June 19, 2007, 03:23 PM

AlainD

Jessica, thanks for your feedback. We are just starting here to use Data Migrator and I am the volunter to open the way with ETLs. Our source and target database are both Oracle 9i. For now, I am just trying to load a few dimensions. Later, I will have to load the atomic Fact tables and the aggregated Fact tables. Joining the source and the target on the source side should work great for the small dimensions. For the bigger ones, I am interested about your approach using a DM stored procedure. If you can give me more info on it, it will be very appreciated.
Thanks.

PS. I will try the first technique you described (left outter join) on a small dimension and let you know how it went.

...I tried and the outer join does not work in my case. The source table and the target table are on 2 differents Oracle database. When DM build the SQL for the join, it sends it to the source database for execution and the target table is not found. So it tried instead the following. The first dataflow extract the data from the source table and save it into a flat file. The second dataflow does the left outer join between the flat file and the target table with the filter and populate the target table. It is working but is it a good solution ? Thanks.

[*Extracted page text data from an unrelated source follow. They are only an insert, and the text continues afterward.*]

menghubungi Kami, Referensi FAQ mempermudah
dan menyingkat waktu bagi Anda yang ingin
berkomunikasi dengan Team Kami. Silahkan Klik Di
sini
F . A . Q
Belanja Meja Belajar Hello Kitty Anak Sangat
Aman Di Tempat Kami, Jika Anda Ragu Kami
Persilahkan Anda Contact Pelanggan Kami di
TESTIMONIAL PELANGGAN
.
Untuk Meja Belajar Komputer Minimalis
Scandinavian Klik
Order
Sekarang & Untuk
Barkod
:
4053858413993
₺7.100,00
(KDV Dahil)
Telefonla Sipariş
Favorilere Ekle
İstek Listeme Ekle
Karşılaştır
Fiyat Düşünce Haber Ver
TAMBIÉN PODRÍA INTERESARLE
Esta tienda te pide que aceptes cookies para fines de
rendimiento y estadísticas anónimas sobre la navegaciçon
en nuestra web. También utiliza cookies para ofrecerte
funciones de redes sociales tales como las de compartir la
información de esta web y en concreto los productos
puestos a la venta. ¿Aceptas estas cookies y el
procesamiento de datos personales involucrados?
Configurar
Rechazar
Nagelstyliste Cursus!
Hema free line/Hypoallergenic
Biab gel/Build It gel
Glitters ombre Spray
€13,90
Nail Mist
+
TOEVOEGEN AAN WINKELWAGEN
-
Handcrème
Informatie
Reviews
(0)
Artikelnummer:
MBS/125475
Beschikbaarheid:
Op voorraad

This message has been edited. Last edited by: AlainD,

June 20, 2007, 10:07 AM

Jessica Bottone

Alain, I don't believe that having those two Oracle tables be in two different databases should have mattered. I'd like to see the synonyms for both of those (master file description and access file description) as well as the properties for the data adapters. I would have thought that Data Migrator would have seen that they were in two different databases and not generated SQL to try to actually join them together. Just like if you had a DB2 source and an Oracle source, I would have thought it would have sent a request to get the data from one, then sent a separate request to get the data from the other, and then did the join itself back on the server side. Would someone from IBI like to comment on this?

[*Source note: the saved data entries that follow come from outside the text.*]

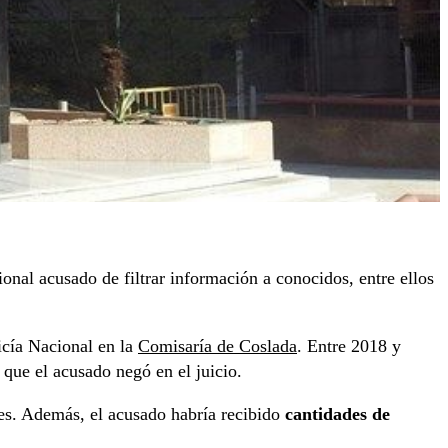
onal acusado de filtrar información a conocidos, entre ellos
icía Nacional en la
Comisaría de Coslada
. Entre 2018 y
 que el acusado negó en el juicio.
nes. Además, el acusado habría recibido
cantidades de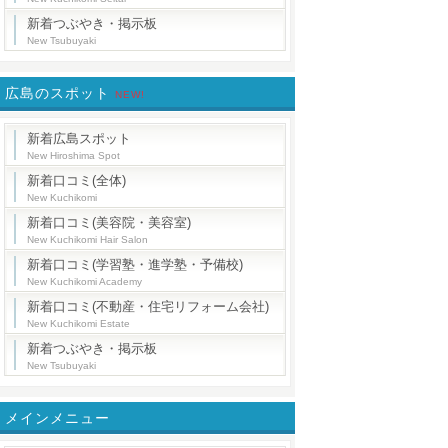
新着つぶやき・掲示板
New Tsubuyaki
広島のスポット
NEW!
新着広島スポット
New Hiroshima Spot
新着口コミ(全体)
New Kuchikomi
新着口コミ(美容院・美容室)
New Kuchikomi Hair Salon
新着口コミ(学習塾・進学塾・予備校)
New Kuchikomi Academy
新着口コミ(不動産・住宅リフォーム会社)
New Kuchikomi Estate
新着つぶやき・掲示板
New Tsubuyaki
メインメニュー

As to what you said about using flat files and was that good solution, if you don't mind two steps and having to create a permanent flat file, I think that's a perfectly fine solution. Some people perfer splitting that kind of thing out and making permanent files that stick around - others do not. So as long as it runs well for you, then just go with what you prefer. What I referred to was doing basiclly exactly like you did, but in one step and where you have a flat file that's permanent, the way I was describing would have had temporary files that went away when the job was done. If you're interested, send me your email address and I'll send you a write up on using stored procedures. Then you can decide which way you like better.

June 21, 2007, 05:23 PM

AlainD

Just to let you know that I retried the same join that was not working, and , without doing any change, it is now working. Like I mentioned previously, I am currently using the Data Migrator included in Dev Studio until our technical team have time to install the Iway server and clients. It looks like the Dev Studio DM might not reliable. I don't know. Other thing that should normally work are also not working. I will wait until I have IWAY before I continue.